= Festival Songs of Isis and Nephthys =

Ancient Egyptian literature

Isis, Egyptian goddess

Nephthys, Egyptian goddess

The Festival Songs of Isis and Nephthys are a work of ancient Egyptian literature whose author is unknown. Probably not older than the Twenty-sixth Dynasty, the songs form part of the funeral hieratic papyrus of Nesi Ámsu (No. 10158 in the British Museum). The title is “The Verses of the Festival of the two Zerti,” and the papyrus tells us it was to be sung by two virgins in the temple of Osiris on the occasion of the annual festival held for five days in the fourth month of the sowing season. The verses concern the killing of Osiris by Set, and the later reconstruction of Osiris' body by the goddesses Isis and Nephthys.
==Variant readings and related texts==
There is evidence in the text that other copies existed, and that it was old enough to allow of variant readings having crept in.
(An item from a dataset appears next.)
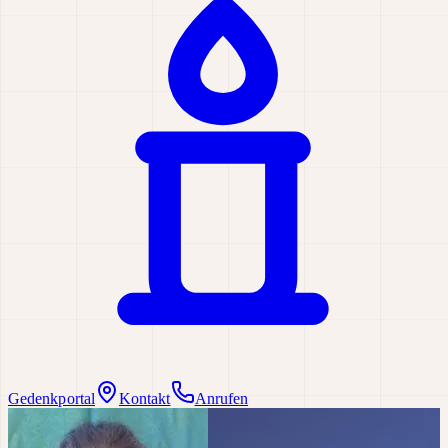
Gedenkportal
Kontakt
Anrufen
With the “Litanies of Seker,” which follows, consisting of four columns, it occupies twenty-one of the thirty-three columns of the whole papyrus. The second composition which was evidently intended to be sung after the Festival Verses, consists of three parts: I. A Litany to the Sun-God; II. A Recitation by Isis; III. A Litany to the Hathors. During the sixteen repetitions of it which were required, it was to have an accompaniment of tambourines.

A hieratic papyrus of Berlin contains a work very similar to the “Festival Songs”. It has been translated by M. de Horrack, and is entitled “Les Lamentations d'Isis et Nephthys.”